In den letzten zehn Jahren wurde eine veränderte Darm-Mikrobiota mit vielen Darm- und anderen Krankheiten verbunden. Eine erhöhte Durchlässigkeit des Darms ermöglicht die stärkere Übertragung von bakteriellen Produkten, die in den Körpergeweben niedriggradige Entzündungen auslösen können. Davon können auch die Augen betroffen sein. Metaboliten und Produkte der Darm-Mikrobiota können z.B. retina-spezifische Immunzellen verändern. Vor kurzem zeigte sich weiter, dass eine mit Fettleibigkeit verbundene Darm-Mikrobiota die Bildung krankhafter Blutgefäße im Netzhautgewebe anregen kann. Diese Erkenntnisse unterstützen das Konzept einer Darm-Retina-Achse bei der Entstehung von Augenkrankheiten. Außerdem hat die Darm-Mikrobiota wichtige Funktionen im Stoffwechsel und in der Aufnahme mehrerer Makro- und Mikro-Nährstoffe im Darm, die an der Makuladegeneration beteiligt sind.

Die entscheidende Rolle der Darm-Mikrobiota bei der Makuladegeneration erklärt sich bei einer gesunden Ernährung auch aus der Versorgung mit antientzündlichen und antioxidativen Mikro-Nährstoffen.
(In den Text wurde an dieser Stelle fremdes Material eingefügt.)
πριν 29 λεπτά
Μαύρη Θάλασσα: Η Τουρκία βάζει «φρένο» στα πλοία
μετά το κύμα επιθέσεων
Sie können dazu beitragen, das Risiko für eine fortschreitende Entwicklung vor allem der frühen Makuladegeneration zu verringern. Zwei Studien, AREDS und AREDS2 (Age-Related Eye Disease Study), haben in den letzten Jahren wichtige Nachweise für die Wirksamkeit von Vitaminen und anderen Mikro-Nährstoffen bei der Makuladegeneration erbracht. Dazu gehören die Vitamine C, E und D, die Carotinoide Beta-Carotin, Lutein und Zeaxanthin, das Spurenelement Zink sowie die Omega-3-Fettsäuren EPA und DHA. Zink spielt z.B. im Auge eine wichtige antioxidative Rolle, es ist ein Cofaktor vieler Augenenzyme inklusive Superoxiddismutase und Katalase. Zink ist in der Netzhaut hoch konzentriert, im retinalen Pigmentepithel und der Aderhaut zu finden, es ist weiter an elektrischen Signalen von Photorezeptoren beteiligt. 
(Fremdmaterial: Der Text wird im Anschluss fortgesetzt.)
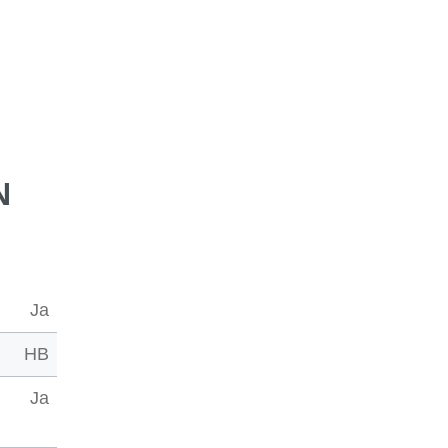
N
Ja
HB
Ja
Niedrige Zinkspiegel sind mit einer schlechten Nachtsicht sowie dem Abbau von Pigmentepithel und Photorezeptoren verbunden. Beobachtungsstudien weisen darauf hin, dass Menschen mit guter Versorgung von Selen und Zink weniger anfällig für die Makuladegeneration sind. Auch die langkettigen, mehrfach ungesättigten Fettsäuren sind in den Membranen der Netzhaut hoch konzentriert. Man geht davon aus, dass Omega-3-Fettsäuren positiv auf die Makula einwirken und sie vor Degeneration schützen. Epidemiologische Studien unterstützen die Empfehlung, dass der regelmäßige Verzehr von fettreichen Fischen (z.B. Lachs, Sardinen, Makrele, Forelle) oder Fischöl-Präparaten mit einem geringeren Risiko für die Makuladegeneration verbunden ist.
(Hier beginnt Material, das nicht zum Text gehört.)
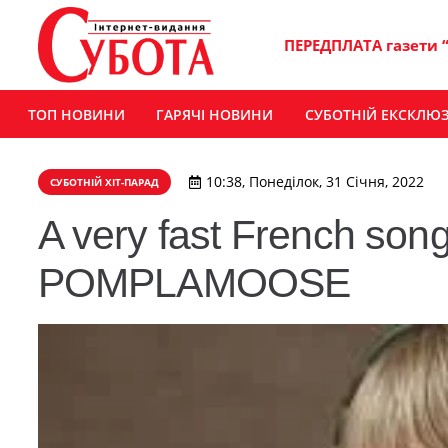
ПЕРЕДПЛАТА газети 
ТОП НОВИНИ
ГАРЯЧІ НОВИНИ
СУБОТНІЙ ЕКСКЛЮ
10:38, Понеділок, 31 Січня, 2022
СУБОТНІЙ ХІТ-ПАРАД
A very fast French song 
POMPLAMOOSE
Die Forscher ziehen das Fazit: Viele Beobachtungsstudien zeigten, dass die Ergänzung von Mikro-Nährstoffen zu einem geringeren Fortschreiten der Makuladegeneration in den frühen Stadien beitragen kann. Neuere Erkenntnisse deuten auf eine starke Wechselwirkung zwischen der Darm-Mikrobiota und der Netzhaut hin, die Darm- Retina-Achse genannt wird. Ein besseres Verständnis der Mechanismen, die dieser Verbindung zugrunde liegen, kann helfen, den Verlauf der Makuladegeneration mit gesunder Ernährung und angemessenen Zufuhren von Mikro-Nährstoffen zu beeinflussen. Das kann z.B. der Dysbiose im Darm und einer erhöhten Darmdurchlässigkeit vorbeugen und so auch mögliche Netzhautschäden verringern. In weiteren Studien sollte geklärt werden, ob die verbesserte Darm-Mikrobiota auch den Verlauf der Makuladegeneration verzögern kann.

Quelle
Emanuele Rinninella et al., The Role of Diet, Micronutrients and the Gut Microbiota in Age-Related Macular Degeneration: New Perspectives from the Gut-Retina Axis. In: Nutrients, Online-Veröffentlichung vom 5.11.2018, doi: 10.3390/nu10111677.